◆ **What the exercise asks**
Reproduce exactly the lines below from the one containing "For every named" through the one containing "奥克兰专线 (566, 2081)", including both, and nothing else.

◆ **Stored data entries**
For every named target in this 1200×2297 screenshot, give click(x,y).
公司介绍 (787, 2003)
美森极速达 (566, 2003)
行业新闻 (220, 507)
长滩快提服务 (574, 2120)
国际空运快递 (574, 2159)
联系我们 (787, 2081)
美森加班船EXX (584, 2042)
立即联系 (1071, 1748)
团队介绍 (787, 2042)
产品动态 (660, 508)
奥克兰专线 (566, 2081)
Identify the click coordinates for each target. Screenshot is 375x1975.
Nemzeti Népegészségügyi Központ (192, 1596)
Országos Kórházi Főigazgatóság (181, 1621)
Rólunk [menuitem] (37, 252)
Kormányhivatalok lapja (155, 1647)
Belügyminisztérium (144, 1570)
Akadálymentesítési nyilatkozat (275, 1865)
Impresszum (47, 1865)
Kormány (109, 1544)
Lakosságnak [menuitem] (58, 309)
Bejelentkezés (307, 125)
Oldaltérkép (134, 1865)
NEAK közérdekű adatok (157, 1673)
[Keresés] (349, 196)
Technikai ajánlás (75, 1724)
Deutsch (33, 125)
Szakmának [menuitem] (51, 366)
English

---

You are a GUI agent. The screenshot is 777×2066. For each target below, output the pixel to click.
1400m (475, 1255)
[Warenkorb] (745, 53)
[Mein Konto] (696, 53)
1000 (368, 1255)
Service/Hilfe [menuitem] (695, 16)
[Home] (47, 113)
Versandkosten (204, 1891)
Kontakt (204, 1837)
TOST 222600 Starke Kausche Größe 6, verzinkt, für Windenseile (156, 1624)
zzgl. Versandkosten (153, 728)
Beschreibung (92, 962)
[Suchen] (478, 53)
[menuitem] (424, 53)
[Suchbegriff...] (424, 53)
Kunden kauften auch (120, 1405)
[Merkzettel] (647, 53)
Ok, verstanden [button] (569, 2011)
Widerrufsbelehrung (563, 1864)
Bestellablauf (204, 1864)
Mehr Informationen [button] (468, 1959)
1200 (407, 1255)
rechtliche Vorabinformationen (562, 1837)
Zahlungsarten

* * *

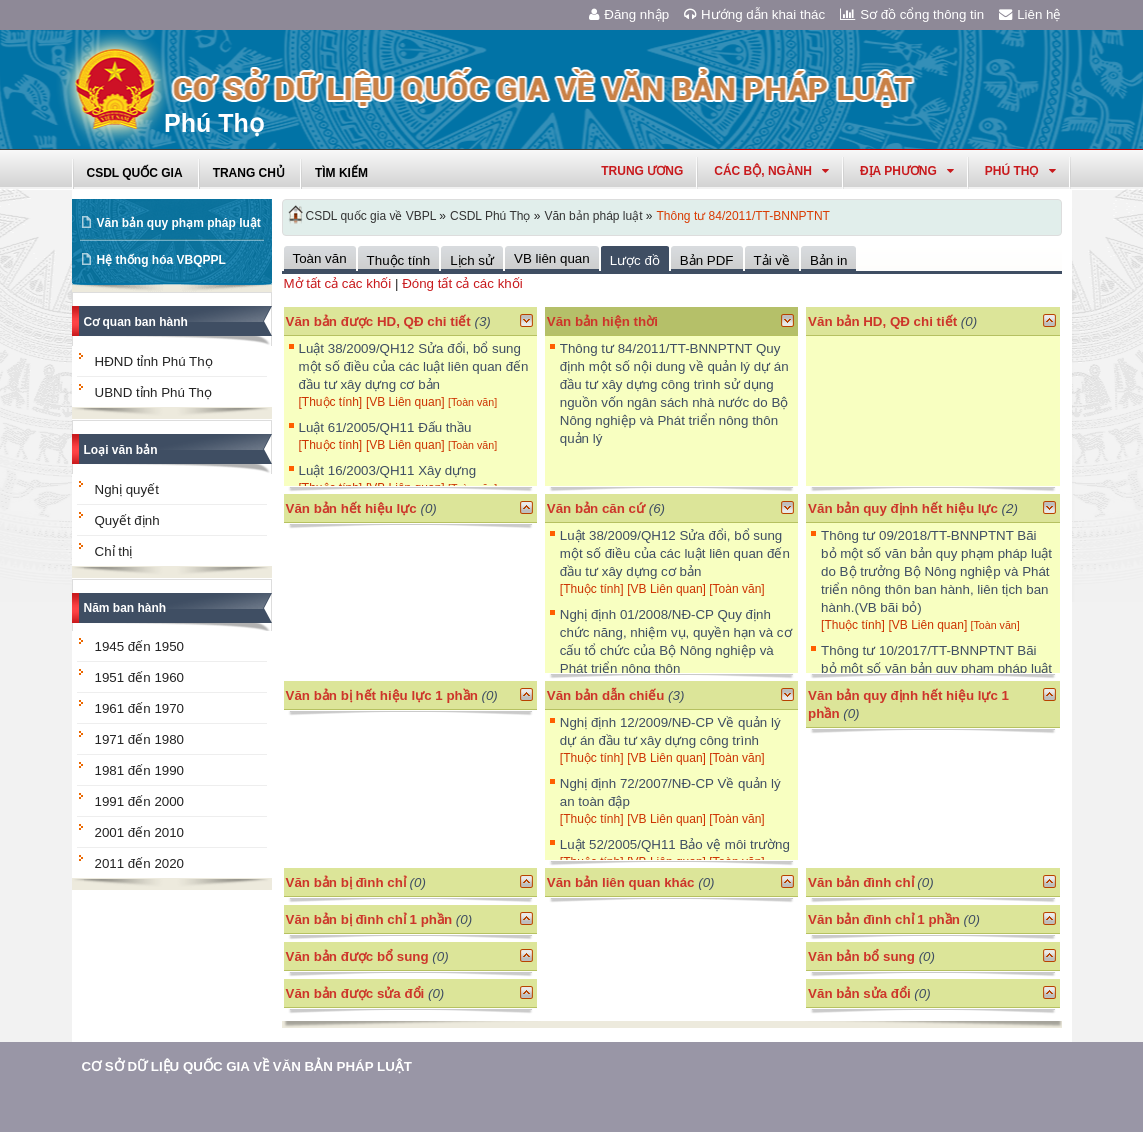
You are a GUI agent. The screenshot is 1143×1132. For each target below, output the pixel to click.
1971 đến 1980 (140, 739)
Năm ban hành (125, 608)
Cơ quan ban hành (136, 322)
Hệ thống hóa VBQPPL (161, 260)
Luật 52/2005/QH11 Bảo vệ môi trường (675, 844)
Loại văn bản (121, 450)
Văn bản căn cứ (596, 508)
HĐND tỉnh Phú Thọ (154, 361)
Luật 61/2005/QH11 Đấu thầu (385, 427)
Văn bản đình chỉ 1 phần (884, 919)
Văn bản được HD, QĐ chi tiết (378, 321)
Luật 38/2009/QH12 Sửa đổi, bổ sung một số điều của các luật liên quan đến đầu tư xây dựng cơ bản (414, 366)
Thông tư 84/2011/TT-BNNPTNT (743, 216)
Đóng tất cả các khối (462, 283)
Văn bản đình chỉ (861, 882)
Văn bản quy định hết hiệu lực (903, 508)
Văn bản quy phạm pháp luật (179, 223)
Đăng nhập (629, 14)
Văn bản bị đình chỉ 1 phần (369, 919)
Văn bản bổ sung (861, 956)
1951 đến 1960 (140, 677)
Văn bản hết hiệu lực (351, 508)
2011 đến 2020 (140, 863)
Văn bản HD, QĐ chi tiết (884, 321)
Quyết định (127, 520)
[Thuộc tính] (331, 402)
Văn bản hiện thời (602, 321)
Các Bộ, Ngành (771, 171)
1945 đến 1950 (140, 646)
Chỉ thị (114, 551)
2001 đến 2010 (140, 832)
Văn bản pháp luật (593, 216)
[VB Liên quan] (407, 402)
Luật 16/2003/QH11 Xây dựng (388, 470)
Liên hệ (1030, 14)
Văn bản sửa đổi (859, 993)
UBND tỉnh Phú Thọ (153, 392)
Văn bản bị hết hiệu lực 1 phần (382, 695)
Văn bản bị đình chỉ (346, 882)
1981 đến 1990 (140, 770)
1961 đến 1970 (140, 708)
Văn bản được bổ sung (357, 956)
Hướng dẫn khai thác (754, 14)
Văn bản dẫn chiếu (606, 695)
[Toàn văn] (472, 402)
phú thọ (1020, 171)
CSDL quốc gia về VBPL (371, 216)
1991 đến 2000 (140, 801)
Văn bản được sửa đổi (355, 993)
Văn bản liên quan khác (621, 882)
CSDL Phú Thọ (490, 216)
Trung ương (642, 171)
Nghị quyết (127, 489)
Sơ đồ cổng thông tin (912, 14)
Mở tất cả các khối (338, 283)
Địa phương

◆ **Your solution**
For every named target in this 1200×2297 screenshot, give click(x,y).
公司介绍 (787, 2003)
美森极速达 (566, 2003)
行业新闻 (220, 507)
长滩快提服务 (574, 2120)
国际空运快递 (574, 2159)
联系我们 (787, 2081)
美森加班船EXX (584, 2042)
立即联系 (1071, 1748)
团队介绍 (787, 2042)
产品动态 (660, 508)
奥克兰专线 (566, 2081)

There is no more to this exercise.